United States District Court, S.D. Indiana, Indianapolis Division

December 16, 2019

JESUS F., Plaintiff,
v.
ANDREW M. SAUL, Commissioner of the Social Security Administration, Defendant.

          ORDER

          Doris L. Pryor, United States Magistrate Judge.

         Plaintiff Jesus F.[1] seeks judicial review of the denial by the Commissioner of the Social Security Administration (“Commissioner”) of his application for Social Security Disability Insurance Benefits (“DIB”) under Title II and for Supplemental Security Income (“SSI”) under Title XVI of the Social Security Act (“the Act”). See 42 U.S.C. §§ 423(d), 405(g). For the reasons set forth below, this Court hereby REVERSES the ALJ's decision denying the Plaintiff benefits and REMANDS this matter for further consideration.
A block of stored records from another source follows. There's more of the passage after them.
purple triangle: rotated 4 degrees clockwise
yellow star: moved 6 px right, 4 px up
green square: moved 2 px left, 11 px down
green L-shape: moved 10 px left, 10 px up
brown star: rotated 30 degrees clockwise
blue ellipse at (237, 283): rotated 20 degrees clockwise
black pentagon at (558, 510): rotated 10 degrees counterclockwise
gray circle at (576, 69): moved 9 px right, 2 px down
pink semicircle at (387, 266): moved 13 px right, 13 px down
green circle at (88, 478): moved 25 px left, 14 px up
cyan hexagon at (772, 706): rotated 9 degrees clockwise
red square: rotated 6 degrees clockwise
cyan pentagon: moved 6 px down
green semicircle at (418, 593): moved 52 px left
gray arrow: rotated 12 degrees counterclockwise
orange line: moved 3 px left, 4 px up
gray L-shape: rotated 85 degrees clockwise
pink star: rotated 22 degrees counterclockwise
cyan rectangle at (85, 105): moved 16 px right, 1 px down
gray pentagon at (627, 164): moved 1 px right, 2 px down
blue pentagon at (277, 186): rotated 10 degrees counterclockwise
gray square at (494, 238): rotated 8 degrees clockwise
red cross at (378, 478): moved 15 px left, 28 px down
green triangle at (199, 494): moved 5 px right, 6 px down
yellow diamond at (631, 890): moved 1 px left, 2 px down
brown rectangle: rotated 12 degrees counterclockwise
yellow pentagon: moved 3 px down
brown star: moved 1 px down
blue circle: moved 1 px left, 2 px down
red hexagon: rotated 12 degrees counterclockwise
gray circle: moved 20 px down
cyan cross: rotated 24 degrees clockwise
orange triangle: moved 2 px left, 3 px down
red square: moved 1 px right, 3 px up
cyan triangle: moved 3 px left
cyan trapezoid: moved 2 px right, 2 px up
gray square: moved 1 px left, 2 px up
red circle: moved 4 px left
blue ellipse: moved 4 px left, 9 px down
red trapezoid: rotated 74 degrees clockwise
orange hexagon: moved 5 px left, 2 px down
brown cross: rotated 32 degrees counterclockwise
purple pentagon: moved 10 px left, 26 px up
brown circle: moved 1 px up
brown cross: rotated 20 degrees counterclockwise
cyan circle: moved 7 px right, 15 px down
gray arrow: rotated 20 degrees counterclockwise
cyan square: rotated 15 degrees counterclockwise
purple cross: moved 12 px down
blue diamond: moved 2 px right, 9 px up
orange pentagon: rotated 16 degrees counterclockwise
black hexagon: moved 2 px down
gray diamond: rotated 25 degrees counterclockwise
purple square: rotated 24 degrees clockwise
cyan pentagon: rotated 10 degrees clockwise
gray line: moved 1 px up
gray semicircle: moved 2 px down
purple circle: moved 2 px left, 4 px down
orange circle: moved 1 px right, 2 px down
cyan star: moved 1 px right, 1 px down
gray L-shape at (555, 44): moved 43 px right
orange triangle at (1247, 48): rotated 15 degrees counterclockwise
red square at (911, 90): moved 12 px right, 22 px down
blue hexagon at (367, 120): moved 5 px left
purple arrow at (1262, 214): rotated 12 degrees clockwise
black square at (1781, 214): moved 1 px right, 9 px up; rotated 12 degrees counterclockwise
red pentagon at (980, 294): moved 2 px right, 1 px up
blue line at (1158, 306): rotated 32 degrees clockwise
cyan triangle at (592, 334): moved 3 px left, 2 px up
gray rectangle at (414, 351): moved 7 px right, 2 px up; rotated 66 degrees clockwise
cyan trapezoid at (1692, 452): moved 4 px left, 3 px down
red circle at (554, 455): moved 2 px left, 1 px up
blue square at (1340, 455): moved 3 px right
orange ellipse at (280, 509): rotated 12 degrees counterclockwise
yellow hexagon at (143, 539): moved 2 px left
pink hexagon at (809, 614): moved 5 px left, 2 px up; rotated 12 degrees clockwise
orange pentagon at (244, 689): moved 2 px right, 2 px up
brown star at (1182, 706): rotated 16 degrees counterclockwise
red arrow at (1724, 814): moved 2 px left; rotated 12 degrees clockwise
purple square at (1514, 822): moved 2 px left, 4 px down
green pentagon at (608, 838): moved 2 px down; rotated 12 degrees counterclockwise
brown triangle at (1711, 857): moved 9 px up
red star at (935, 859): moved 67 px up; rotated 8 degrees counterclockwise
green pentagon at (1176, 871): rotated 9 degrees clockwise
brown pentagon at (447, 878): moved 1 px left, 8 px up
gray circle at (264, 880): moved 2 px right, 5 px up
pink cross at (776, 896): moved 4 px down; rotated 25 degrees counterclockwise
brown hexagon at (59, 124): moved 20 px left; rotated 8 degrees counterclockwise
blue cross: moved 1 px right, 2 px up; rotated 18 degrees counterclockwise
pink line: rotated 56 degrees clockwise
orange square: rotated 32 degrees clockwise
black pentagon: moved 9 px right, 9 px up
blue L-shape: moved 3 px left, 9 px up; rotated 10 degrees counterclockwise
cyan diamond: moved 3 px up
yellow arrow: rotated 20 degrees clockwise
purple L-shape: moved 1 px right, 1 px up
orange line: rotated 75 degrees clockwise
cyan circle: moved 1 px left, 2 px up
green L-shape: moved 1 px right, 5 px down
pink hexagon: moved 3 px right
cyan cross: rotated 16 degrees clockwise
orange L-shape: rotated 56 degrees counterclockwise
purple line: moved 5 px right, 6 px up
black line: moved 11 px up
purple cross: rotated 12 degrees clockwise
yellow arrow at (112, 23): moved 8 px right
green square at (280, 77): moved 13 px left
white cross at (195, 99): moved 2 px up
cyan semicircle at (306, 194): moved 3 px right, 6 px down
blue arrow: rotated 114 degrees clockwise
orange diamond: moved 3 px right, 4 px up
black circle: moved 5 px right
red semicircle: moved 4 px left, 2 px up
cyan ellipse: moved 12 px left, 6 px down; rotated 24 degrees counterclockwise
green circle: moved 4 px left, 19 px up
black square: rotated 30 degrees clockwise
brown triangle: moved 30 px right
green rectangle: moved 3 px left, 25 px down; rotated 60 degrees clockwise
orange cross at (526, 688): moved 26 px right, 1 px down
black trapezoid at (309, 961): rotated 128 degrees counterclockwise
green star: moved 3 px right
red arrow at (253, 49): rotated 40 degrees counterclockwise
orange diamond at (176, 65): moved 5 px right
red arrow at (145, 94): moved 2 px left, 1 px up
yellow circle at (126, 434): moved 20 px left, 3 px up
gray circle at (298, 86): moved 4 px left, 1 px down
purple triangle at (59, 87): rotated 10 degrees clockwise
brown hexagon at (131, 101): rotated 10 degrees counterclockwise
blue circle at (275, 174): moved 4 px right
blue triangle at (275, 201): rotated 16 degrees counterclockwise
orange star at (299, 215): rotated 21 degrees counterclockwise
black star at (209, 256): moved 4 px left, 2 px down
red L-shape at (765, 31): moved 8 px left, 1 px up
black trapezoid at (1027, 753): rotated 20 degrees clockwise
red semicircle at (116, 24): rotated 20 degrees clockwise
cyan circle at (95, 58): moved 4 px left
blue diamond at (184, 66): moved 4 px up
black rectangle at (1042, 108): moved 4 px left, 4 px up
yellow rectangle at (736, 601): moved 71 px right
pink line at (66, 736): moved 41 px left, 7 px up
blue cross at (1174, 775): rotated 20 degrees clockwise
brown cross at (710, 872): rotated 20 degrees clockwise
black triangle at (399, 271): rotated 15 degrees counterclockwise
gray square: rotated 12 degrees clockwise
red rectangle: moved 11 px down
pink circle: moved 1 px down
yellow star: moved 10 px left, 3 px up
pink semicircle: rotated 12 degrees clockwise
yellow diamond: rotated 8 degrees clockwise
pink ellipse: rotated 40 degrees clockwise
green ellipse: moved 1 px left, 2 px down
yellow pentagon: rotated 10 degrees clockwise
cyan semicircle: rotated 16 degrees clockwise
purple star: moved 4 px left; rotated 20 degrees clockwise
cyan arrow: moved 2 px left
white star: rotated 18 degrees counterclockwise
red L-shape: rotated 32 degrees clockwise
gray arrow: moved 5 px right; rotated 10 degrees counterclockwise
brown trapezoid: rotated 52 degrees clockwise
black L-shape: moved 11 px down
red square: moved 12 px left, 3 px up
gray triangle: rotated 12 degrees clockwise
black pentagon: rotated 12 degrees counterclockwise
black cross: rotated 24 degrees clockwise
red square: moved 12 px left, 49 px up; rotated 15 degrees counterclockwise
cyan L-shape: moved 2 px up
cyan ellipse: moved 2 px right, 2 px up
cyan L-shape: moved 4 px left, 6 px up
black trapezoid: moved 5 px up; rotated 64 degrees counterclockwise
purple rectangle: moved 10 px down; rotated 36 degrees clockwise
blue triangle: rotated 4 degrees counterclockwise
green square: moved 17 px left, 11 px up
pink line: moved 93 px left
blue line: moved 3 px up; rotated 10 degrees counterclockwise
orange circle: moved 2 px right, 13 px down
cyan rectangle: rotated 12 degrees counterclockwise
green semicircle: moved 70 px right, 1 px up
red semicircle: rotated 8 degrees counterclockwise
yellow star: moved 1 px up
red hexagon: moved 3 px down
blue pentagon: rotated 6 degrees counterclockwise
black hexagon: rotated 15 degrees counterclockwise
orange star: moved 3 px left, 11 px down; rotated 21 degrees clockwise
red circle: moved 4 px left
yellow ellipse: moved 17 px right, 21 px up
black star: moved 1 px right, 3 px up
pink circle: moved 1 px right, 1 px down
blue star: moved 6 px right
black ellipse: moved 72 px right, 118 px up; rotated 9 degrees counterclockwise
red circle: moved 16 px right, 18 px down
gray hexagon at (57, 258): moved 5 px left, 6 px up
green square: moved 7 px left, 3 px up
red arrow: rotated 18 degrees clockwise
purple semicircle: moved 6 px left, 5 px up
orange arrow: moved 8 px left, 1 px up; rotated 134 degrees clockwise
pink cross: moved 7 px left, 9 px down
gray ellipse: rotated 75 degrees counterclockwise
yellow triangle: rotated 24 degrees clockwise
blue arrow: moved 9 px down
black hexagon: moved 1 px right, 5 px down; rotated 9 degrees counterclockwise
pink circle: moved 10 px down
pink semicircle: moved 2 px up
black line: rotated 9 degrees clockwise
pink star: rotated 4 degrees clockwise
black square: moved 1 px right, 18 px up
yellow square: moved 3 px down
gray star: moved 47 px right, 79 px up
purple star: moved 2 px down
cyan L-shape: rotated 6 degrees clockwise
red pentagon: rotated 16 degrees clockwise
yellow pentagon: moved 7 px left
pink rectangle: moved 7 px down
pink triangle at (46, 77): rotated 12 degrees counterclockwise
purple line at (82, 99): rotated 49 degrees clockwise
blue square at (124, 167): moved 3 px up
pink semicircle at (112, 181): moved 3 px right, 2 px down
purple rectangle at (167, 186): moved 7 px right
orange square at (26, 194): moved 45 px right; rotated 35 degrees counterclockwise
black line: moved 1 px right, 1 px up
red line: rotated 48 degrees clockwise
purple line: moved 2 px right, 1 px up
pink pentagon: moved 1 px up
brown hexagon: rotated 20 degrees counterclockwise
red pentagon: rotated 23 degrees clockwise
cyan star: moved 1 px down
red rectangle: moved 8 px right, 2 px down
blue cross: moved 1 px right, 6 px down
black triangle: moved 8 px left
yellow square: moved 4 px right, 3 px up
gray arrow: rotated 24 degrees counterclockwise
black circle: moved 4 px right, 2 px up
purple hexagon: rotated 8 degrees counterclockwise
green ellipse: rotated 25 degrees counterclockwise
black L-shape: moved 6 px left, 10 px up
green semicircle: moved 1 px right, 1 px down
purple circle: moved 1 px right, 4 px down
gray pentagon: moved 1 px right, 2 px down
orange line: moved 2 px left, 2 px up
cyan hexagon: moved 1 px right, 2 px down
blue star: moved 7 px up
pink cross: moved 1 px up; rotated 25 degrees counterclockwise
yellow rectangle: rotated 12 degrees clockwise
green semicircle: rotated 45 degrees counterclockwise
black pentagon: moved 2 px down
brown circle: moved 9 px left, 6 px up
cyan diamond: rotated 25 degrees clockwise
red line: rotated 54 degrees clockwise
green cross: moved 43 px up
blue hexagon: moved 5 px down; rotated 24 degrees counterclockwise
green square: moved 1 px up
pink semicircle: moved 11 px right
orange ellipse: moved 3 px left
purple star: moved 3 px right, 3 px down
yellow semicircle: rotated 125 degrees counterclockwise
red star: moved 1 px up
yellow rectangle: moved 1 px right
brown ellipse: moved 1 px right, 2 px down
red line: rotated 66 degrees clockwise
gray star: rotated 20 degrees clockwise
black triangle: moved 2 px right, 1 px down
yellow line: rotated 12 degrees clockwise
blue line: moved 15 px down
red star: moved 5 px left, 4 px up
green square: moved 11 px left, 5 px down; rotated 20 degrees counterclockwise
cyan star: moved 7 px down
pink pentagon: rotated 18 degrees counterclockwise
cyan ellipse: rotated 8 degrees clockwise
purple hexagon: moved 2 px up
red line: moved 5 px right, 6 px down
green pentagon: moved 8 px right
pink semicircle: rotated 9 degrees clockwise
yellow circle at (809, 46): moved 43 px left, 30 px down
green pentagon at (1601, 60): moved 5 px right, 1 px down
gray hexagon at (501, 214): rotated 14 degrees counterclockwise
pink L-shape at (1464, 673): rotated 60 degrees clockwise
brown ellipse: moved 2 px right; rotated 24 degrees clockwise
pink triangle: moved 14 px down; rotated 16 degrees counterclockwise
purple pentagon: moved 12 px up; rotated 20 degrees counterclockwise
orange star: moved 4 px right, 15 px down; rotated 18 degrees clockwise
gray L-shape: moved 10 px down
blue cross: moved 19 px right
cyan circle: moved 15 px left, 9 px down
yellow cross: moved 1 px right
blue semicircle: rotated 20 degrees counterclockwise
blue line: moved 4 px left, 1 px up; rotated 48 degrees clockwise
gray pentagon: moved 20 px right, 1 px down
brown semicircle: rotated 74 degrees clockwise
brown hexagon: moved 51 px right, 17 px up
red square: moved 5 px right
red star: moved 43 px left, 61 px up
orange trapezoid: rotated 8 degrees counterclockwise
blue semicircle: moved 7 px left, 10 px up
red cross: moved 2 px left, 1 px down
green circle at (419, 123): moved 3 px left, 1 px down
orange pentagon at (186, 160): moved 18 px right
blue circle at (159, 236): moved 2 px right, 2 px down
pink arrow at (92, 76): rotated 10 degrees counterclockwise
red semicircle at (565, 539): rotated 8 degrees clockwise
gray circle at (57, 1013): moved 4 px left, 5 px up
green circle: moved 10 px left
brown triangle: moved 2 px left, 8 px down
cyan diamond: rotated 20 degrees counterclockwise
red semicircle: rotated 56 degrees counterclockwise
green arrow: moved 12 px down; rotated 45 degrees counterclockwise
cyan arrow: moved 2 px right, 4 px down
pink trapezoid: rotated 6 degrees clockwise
         I. Procedural History

         On June 10, 2008, Jesus filed his initial application for Title II and Title XVI applications for a period of disability and disability insurance benefits. [Dkt. 29 at 156-157 (R. 157-58).] On February 14, 2011, the Social Security Administration (“SSA”) issued a preliminary determination that Jesus was not eligible for SSI benefits because of his monthly income of $1, 200. [Dkt. 29 at 169 (R. 170).]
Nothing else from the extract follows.